The design space for 2.5D stacked chips is huge. One can decide between different packaging options [18, 21, 27, 29], chiplet counts and sizes [9], chiplet placements [13], die-to-die (D2D) link implementations [7, 24] and protocols [1, 3], inter-chiplet interconnect (ICI) topologies [4, 14, 16, 25, 26], and many more factors. Furthermore, there are many different metrics of interest, such as the area requirements, power consumption, thermal properties, and manufacturing cost of a chip or the latency and throughput of the ICI. Exploring this huge design space with the tools currently available is challenging due to two major reasons: Firstly, existing tools usually either focus on the manufacturing cost [8], thermal properties [12, 30], or the performance of the ICI [2, 5, 15, 20]. To the best of our knowledge, there is no toolchain to analyze all metrics of interest in a unified framework. Secondly, while there are many tools for pre-RTL analysis, they still take multiple minutes to be executed even on designs with a relatively small number of chiplets. While this is sufficient to compare a set of selected designs, it is not fast enough to explore a design space with trillions of options.

To address these two issues, we introduce RapidChiplet, a fast and unified toolchain for rapid design space exploration of chiplet architectures. RapidChiplet takes a unified input format to estimate the area, power consumption, thermal stability, and manufacturing cost of a chip as well as the latency and throughput of the ICI. Computing these estimates only takes milliseconds, allowing the evaluation of hundreds of thousands of designs. We show that our latency and throughput proxies are up to 15× and 1695× faster than cycle accurate simulations, while only deviating by 2-5% and 6-15% from the simulation-based results. To perform a more accurate evaluation of selected designs, RapidChiplet provides a seamless integration of the established, cycle-accurate BookSim2 [15] network-on-chip simulator. We extended BookSim2 by many additional features such as new synthetic traffic patterns, the integration of Netrace [10] to simulate real traffic traces, or the differentiation between compute-, memory-, and IO-chiplets. The open-source RapidChiplet toolchain enables exploring the design space of chiplet architecture by providing fast estimates for the seven most relevant metrics.

#### 2 BACKGROUND

## 2.1 2.5D Packaging and Die-to-Die Links

There are multiple technologies to provide connectivity between chiplets in 2.5D stacked chips: The organic package substrate can be used to implement D2D links. Links in an organic package substrate are repeaterless, and can reach lengths of up to 10-50mm [3] (depending on data rate, bump pitch, and link termination). Since such links are connected to the chiplets using rather large controlled collapse chip connection (C4)-bumps, the link bandwidth is severely constrained. Silicon bridges [21, 27] and passive silicon interposers [18] both enable D2D links that are connected to the chiplet using microbumps. The narrow pitch of microbumps enables high-bandwidth links, however, these links are still repeaterless, and their length cannot exceed some millimeters [3, 21]. Active silicon interposers [29] allow the construction of buffered, high bandwidth links of unlimited length, and they even enable the construction of on-interposer routers. However, they are about 10 times more expensive than passive interposers [6] and more power-hungry.

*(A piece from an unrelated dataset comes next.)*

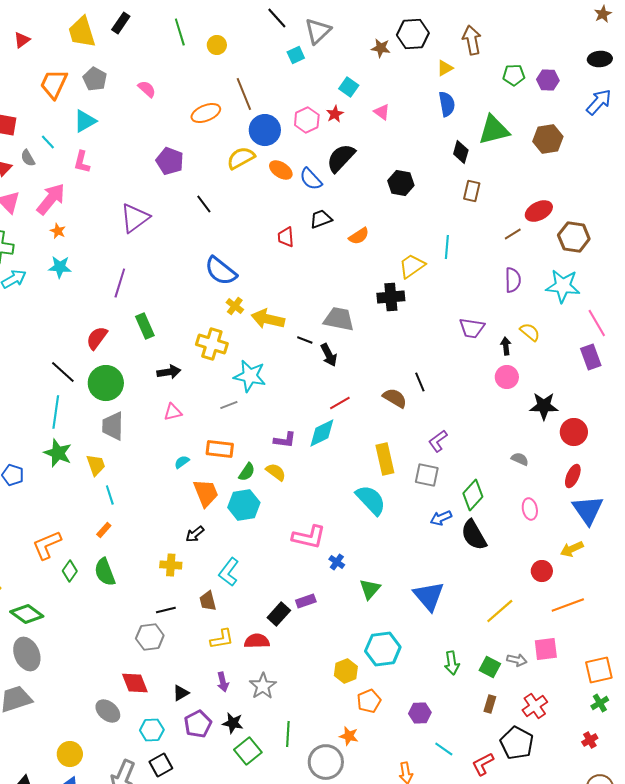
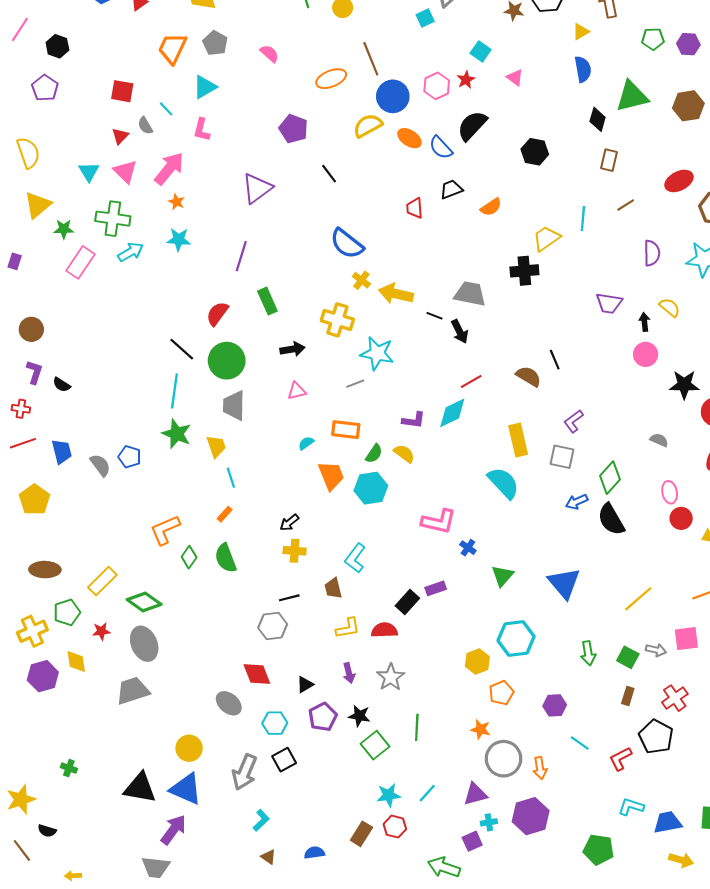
brown line: (513, 234) -> (626, 205), moved
black arrow: (195, 534) -> (289, 523), moved
red circle: (542, 571) -> (681, 518), moved
gray circle: (326, 762) -> (504, 759), moved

Independently of the packaging, each D2D link needs two physical layers (PHYs), one in the sending and one in the receiving chiplet. PHYs are needed to translate between protocols, clock speeds and voltage levels which differ between on-die and D2D links.

## 2.2 Chiplet Placements and ICI Topologies

Since chips based on passive silicon interposers and silicon bridges have a severely limited link length, one usually only connects adjacent chiplets. Homogeneous chiplets (i.e., chiplets with the same shape and functionality) are often placed in a 2D grid and connected using a 2D mesh topology, however, improved placements/topologies such as HexaMesh [13] have been proposed. For chips with heterogeneous chiplet shapes, one typically deploys a custom, hand-optimized placement and topology.

For chips based on an active interposer, many different ICI topologies have been proposed. Topologies such as Double-Butterfly [14], ButterDonut [16], ClusCross [25], Kite [4], or SID-Mesh [26] try to maximize the bisection bandwidth while minimizing the network diameter and the length of D2D links.

# 2.3 On-Chip Traffic Types

On-chip traffic can be categorized into four types: compute-tocompute (C2C), compute-to-memory (C2M), compute-to-IO (C2I), and memory-to-IO (M2I) traffic (see Fig. 1). C2C traffic originates from explicit communication between compute chiplets, or from control-messages in cache coherency protocols. C2M traffic is caused by a core accessing a shared scratchpad memory (SPM) or from coherency traffic between the L1 and L2 cache. C2I traffic is initiated by a core accessing an off-chip resource, e.g., main memory. M2I traffic originates from cache coherency traffic between the L2 cache and main memory.



Figure 1: (§2.3) Traffic types and paths within each type.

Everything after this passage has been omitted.